3.4 Conclusion and Future Work

Our main objective in this chapter was to study relevant algorithms for the development of deep leaning model to classify and predict learner’s behaviour in MOOC. Given the time series type of dataset, we tested three architectures of RNNs to find out that simple RNN with input features offers the best precision (performance and accuracy) in classifying and predicting learning behaviour in the learning process. One of the key benefits of this model is the fact that, by giving a good understand of learner’s behaviour, the model might guide teachers to provide personalized support and interventions to learners in the learning process. This would give a tool to the course instructor/teacher who is the main tutor of any learning process, who mastered the course content, and who can better assist learners so that they actively benefit from the entire course. This analysis also reveals that learner’s behaviours concerning video viewing, posting in discussion forums, viewing discussion forums and quizzes could help predict learner behaviour about other types of content. This model could also be used to support adaptive content and learner pathways, by suggesting the revision or restructuring of the content and/or training path, closure of a course, or the launch of a new course.

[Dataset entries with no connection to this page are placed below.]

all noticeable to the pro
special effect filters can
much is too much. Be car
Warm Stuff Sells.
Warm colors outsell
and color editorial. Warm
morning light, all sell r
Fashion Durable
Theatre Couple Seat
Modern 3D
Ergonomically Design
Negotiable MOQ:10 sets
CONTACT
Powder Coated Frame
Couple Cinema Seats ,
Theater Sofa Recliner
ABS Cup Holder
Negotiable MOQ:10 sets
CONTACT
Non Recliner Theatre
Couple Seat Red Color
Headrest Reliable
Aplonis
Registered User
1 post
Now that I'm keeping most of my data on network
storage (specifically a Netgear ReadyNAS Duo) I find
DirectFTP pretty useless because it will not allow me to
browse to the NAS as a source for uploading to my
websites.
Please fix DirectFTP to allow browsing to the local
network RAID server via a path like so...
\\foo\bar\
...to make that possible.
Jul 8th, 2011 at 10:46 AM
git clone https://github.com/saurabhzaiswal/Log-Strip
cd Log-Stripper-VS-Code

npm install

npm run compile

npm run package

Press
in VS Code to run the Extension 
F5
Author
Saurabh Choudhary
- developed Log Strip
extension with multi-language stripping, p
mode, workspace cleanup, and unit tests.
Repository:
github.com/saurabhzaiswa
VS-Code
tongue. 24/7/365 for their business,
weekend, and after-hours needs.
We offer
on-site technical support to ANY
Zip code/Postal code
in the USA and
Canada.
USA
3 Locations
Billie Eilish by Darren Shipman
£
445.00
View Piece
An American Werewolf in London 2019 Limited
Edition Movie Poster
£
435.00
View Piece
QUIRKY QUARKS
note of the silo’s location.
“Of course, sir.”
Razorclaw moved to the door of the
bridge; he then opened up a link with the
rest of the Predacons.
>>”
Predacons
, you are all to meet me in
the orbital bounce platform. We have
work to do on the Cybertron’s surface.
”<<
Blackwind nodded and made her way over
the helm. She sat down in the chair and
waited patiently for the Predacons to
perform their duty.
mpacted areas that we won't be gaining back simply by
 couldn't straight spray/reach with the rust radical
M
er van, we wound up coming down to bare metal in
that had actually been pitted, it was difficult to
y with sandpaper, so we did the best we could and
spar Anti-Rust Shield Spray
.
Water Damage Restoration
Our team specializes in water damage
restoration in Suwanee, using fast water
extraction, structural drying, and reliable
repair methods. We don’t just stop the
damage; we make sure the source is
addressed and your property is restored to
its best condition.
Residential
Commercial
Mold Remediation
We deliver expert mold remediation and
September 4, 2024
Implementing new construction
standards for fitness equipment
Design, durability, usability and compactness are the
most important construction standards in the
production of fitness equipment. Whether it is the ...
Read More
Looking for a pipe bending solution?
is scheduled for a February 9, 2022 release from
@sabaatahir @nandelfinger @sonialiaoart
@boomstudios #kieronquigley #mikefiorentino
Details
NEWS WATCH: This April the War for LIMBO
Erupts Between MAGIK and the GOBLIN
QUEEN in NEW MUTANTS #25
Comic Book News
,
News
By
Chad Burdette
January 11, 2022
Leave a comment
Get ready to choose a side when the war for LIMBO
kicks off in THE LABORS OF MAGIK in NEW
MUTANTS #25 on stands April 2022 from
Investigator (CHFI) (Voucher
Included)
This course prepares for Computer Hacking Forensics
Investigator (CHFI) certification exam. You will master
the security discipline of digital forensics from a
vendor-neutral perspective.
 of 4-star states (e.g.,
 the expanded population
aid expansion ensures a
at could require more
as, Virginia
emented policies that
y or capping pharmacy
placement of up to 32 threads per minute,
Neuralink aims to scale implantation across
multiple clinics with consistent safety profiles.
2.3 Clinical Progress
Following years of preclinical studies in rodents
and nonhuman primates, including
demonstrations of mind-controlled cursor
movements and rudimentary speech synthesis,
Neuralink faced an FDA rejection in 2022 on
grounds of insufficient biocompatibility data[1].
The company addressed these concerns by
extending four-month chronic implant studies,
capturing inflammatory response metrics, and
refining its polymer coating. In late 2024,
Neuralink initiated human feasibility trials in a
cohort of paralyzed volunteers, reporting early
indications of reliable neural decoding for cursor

This model could also support data understanding, by providing insight information, exploratory or explanatory tools, assisting in the understanding of the mechanisms underlying the desired outcome, and then helping to understand the mechanisms behind the outcomes.

The main challenge of this study was the imbalanced nature of our dataset in the single MOOC used for this first experimentation. In addition, the learner behaviour or interaction with a given content is not easily and deeply measurable. We used common behaviours like clicking, viewing, downloading, uploading, attempting, and posting which are not always suitable and easy to measure.

Future research would address the following main issues: (a) develop a method to measure the quality of learner behaviours, (b) test the model in other MOOCs and explore methods to further improve the deep learning behaviour prediction model performance in MOOCs by increasing the hidden layers in the network, (c) the current study only shows statistical validity of the model, (d) further researchers could examine its validity by implementing the model in ongoing MOOC courses to assess it in real-time prediction, and (e) subsequent research should also include designing personalized interventions based on the model predictions.